:: Work instruction ::
Look through the entries below for the string "Transactions", and copy each line where it is found.

Bounding box prediction data
────
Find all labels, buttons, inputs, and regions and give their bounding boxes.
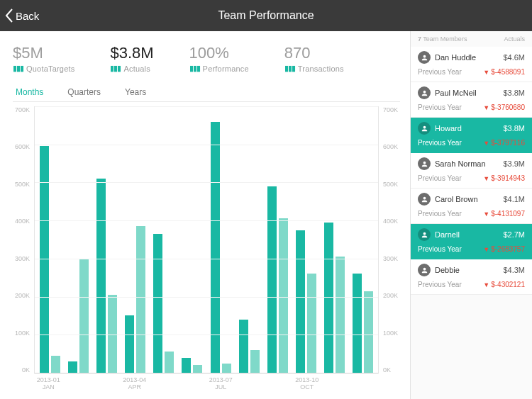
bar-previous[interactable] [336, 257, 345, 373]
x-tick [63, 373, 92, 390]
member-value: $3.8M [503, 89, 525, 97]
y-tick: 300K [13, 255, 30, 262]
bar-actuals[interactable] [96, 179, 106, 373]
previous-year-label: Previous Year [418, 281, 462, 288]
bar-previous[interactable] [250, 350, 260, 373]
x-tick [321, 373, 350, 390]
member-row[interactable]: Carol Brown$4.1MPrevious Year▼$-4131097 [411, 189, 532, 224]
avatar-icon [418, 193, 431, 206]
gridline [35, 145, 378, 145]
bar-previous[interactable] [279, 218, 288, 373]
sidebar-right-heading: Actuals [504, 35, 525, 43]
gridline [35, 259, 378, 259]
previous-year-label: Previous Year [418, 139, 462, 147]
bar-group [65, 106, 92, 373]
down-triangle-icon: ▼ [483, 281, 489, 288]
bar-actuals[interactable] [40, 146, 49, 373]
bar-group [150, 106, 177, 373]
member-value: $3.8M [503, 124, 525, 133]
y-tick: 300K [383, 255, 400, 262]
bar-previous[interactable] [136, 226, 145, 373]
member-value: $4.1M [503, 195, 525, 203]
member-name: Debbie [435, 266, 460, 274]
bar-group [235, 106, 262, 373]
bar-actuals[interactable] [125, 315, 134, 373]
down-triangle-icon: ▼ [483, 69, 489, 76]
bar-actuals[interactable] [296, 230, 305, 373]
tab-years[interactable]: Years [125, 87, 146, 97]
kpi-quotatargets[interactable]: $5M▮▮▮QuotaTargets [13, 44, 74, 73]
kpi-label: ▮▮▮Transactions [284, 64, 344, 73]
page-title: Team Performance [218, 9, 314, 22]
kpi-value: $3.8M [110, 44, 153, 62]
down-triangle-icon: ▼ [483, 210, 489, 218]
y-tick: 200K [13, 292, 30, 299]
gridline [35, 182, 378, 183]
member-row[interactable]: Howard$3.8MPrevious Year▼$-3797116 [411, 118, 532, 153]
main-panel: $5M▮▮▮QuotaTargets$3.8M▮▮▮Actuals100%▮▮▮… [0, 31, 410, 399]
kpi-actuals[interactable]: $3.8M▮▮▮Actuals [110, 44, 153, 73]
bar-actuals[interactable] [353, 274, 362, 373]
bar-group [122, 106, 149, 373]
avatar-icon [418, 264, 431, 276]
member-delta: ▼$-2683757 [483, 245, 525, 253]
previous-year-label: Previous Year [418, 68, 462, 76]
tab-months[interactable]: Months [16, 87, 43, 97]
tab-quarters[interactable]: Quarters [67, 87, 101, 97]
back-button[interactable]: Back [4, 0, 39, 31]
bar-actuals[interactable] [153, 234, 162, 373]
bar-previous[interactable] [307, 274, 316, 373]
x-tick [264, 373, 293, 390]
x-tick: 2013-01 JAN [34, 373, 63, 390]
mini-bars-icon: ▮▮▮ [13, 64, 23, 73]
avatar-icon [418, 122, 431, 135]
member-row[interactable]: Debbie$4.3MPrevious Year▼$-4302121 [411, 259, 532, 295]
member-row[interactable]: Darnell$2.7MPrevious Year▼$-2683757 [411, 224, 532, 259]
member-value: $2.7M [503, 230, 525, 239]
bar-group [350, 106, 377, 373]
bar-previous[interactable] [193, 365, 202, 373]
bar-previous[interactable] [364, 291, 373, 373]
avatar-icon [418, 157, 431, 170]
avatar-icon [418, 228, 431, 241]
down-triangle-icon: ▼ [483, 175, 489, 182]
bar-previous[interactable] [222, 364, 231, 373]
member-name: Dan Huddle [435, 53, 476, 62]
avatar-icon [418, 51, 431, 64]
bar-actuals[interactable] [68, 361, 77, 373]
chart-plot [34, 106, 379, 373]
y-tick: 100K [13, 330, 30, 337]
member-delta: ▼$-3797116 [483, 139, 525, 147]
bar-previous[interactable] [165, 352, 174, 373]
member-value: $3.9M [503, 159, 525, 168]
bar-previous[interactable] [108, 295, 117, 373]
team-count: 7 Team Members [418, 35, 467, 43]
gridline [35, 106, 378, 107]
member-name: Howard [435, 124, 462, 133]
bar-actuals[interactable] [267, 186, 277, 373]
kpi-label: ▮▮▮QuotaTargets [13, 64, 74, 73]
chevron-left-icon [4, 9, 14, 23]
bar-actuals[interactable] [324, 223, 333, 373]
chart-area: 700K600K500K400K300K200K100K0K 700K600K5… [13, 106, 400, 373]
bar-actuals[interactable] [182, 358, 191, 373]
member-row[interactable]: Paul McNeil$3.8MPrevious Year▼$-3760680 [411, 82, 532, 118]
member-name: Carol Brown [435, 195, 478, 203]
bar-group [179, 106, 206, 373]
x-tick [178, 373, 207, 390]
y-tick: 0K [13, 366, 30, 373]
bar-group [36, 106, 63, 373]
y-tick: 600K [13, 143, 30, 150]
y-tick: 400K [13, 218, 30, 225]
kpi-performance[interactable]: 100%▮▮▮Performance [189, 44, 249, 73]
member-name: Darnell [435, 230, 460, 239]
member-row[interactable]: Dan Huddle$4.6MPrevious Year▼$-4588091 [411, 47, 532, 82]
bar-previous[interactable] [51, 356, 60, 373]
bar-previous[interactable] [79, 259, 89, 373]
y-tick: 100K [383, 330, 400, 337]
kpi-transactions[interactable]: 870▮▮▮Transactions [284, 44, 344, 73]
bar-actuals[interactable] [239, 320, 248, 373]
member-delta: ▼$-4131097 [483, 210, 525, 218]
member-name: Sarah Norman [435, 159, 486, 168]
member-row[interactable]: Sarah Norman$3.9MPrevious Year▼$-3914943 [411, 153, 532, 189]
────
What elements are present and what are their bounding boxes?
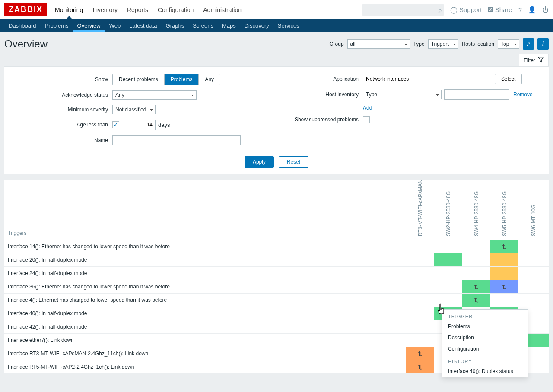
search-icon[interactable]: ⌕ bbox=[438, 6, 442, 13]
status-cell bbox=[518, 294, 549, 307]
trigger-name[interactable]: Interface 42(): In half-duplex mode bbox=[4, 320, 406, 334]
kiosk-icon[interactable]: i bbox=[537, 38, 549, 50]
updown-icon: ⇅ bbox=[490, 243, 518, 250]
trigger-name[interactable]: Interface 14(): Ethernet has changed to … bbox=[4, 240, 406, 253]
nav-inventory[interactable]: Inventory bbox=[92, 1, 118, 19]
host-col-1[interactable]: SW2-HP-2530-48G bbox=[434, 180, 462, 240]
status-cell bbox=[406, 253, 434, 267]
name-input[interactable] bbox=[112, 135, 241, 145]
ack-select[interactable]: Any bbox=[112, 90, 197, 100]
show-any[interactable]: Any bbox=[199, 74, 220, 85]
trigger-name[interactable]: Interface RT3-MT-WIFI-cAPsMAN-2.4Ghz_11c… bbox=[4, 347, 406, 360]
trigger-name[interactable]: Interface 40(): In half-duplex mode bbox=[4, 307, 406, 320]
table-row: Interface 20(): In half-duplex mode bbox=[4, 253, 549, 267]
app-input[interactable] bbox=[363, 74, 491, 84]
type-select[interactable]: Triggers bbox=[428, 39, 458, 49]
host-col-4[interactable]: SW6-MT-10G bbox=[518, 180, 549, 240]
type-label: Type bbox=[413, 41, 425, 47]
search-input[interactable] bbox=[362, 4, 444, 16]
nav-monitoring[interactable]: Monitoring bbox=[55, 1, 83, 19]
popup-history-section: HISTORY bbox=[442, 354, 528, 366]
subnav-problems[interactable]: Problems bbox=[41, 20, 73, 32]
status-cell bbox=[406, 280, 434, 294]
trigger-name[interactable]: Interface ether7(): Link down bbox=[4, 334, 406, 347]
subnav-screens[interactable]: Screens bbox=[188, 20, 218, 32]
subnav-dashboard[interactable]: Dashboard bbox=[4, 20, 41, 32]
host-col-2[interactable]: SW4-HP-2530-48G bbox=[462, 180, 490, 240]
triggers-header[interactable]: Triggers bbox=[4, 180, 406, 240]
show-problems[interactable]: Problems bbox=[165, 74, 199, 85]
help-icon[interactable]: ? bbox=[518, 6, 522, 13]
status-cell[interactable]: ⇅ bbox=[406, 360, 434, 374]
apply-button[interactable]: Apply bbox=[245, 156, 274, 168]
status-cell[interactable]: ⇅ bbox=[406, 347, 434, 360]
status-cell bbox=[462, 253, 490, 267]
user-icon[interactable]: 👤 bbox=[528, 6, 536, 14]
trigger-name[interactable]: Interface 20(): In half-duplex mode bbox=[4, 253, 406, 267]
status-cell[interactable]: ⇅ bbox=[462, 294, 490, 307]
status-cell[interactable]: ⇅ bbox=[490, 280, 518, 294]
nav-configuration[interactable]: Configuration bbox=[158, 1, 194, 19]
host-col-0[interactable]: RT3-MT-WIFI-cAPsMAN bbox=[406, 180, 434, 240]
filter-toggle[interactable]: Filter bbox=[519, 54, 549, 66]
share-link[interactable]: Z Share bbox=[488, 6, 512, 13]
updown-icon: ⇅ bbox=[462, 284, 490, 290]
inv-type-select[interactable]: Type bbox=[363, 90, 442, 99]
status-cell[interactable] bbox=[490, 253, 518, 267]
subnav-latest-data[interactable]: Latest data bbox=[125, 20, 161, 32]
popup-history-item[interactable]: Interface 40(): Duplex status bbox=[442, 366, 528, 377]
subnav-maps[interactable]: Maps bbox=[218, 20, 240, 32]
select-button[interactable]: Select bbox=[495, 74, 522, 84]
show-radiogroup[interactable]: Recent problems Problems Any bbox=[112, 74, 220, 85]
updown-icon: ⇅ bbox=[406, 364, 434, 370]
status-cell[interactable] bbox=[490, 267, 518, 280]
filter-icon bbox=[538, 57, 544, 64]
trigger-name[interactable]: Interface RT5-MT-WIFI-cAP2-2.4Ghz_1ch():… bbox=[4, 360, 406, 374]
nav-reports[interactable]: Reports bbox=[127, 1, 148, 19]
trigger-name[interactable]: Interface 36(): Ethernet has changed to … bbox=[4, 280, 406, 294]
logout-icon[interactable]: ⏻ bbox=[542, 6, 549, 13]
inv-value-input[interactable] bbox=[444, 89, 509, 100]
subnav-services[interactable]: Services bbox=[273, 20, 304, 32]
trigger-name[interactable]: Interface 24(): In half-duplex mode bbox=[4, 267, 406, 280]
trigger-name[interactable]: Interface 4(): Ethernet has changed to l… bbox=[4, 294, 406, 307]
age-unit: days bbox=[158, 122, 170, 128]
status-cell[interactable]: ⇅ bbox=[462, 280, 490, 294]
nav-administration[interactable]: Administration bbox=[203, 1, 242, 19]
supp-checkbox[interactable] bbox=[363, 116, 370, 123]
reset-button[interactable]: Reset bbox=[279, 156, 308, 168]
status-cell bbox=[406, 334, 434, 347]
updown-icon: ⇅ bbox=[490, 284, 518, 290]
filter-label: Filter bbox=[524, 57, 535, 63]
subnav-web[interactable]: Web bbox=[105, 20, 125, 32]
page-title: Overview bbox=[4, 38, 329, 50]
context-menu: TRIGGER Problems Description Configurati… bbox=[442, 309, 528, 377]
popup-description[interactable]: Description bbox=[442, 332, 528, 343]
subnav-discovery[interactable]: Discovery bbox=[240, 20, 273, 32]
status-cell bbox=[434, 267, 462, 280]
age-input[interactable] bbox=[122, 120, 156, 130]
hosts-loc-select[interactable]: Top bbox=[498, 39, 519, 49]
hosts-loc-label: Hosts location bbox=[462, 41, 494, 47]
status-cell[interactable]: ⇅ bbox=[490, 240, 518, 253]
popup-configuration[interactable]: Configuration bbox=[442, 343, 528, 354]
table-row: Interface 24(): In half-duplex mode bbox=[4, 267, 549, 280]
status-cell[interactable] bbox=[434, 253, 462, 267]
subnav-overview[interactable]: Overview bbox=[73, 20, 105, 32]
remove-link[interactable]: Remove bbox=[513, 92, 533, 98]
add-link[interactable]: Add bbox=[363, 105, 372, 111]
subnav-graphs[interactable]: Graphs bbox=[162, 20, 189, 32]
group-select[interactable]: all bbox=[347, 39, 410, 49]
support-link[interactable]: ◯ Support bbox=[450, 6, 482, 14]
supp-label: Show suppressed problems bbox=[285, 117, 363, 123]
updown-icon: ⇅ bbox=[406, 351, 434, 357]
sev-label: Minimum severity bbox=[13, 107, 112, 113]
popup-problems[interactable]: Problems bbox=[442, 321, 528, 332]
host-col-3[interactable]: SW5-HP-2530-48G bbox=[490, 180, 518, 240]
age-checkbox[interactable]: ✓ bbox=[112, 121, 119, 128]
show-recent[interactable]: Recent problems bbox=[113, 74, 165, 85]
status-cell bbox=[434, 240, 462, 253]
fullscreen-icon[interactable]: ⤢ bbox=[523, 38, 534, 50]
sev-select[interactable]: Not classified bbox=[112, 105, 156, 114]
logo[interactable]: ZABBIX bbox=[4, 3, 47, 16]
────
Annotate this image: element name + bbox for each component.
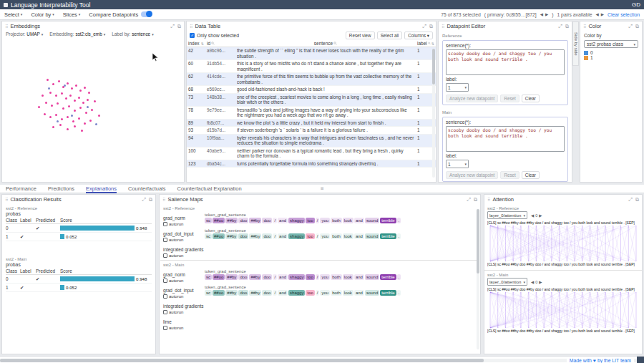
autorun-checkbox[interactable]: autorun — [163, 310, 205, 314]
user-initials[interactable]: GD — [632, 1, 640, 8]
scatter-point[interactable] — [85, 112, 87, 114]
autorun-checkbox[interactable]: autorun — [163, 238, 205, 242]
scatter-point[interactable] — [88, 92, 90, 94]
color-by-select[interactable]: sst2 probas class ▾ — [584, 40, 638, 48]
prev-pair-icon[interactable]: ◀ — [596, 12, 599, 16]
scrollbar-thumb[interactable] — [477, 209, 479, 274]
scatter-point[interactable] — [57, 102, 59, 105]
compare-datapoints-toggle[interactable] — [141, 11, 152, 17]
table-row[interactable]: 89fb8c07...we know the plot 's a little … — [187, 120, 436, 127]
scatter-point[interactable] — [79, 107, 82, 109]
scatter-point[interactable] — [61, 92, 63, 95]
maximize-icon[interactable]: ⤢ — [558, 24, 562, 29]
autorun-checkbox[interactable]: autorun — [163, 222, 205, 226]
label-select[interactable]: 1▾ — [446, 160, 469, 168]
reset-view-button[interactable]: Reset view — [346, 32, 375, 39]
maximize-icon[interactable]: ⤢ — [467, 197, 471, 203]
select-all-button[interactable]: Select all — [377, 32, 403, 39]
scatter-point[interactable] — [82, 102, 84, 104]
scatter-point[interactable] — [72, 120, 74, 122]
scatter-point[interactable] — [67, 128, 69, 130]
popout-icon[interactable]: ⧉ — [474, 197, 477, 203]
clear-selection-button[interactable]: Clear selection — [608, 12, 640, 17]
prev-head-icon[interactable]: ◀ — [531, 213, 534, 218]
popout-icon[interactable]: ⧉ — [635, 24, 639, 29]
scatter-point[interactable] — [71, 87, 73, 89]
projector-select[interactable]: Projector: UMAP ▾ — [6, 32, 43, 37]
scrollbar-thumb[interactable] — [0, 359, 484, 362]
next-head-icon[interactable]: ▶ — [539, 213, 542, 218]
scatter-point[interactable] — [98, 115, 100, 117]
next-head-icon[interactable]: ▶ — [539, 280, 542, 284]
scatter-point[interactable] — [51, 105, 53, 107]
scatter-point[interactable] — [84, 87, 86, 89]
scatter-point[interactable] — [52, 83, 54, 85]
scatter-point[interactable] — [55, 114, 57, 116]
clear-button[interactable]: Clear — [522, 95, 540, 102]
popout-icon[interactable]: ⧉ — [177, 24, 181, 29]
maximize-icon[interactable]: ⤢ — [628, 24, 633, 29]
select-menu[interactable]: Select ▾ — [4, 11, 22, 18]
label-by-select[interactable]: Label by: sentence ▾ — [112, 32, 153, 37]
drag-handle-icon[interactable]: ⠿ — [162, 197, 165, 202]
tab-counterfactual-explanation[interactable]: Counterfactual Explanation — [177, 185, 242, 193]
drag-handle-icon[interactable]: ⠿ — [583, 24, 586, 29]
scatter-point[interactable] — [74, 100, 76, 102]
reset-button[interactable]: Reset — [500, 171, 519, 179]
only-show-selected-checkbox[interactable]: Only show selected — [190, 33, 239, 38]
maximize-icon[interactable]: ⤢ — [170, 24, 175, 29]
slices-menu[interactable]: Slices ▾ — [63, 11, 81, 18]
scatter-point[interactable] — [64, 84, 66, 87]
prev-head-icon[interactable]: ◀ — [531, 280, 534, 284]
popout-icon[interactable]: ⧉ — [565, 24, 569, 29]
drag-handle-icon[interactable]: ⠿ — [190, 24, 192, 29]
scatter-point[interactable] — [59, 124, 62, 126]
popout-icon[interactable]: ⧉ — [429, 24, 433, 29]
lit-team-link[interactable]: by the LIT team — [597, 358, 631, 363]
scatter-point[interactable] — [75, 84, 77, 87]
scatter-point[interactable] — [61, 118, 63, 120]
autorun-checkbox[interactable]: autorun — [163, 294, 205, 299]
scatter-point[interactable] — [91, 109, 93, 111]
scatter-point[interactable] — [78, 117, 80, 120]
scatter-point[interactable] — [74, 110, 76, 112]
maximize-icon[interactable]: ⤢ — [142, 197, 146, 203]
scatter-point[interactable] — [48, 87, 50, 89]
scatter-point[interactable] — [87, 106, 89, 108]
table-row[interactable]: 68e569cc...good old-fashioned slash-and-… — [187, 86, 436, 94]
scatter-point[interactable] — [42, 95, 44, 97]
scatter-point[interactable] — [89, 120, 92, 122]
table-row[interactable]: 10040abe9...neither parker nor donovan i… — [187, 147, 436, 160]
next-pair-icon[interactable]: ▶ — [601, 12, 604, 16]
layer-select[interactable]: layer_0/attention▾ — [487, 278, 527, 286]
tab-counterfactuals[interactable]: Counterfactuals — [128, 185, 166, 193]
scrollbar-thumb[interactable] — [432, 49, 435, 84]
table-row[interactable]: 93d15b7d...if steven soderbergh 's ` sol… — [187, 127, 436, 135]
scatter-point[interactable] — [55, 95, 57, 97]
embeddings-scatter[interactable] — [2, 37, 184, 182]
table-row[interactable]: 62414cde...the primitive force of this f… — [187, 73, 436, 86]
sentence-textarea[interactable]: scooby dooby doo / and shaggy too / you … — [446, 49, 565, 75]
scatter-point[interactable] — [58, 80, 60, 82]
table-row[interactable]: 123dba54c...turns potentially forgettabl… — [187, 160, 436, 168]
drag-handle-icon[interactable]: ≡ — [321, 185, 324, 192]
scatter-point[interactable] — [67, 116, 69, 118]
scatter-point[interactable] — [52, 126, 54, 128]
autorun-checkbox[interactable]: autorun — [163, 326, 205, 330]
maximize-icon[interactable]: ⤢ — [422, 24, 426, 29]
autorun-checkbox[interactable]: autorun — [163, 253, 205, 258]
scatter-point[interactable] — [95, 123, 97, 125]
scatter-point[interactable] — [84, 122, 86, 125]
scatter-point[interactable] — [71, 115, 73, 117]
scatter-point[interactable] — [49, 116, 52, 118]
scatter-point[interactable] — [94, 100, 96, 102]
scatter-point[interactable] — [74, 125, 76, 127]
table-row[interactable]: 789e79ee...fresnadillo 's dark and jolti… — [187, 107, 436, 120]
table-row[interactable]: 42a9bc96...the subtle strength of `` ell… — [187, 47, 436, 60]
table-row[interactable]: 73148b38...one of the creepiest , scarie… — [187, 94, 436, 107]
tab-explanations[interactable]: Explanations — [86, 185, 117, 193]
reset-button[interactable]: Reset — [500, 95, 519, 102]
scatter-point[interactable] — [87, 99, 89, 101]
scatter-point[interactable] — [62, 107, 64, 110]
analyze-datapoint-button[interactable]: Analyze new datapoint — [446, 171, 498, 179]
────
:: Expected output ::
kpi-label: ▮▮▮Transactions [284, 64, 344, 73]
kpi-transactions[interactable]: 870▮▮▮Transactions [284, 44, 344, 73]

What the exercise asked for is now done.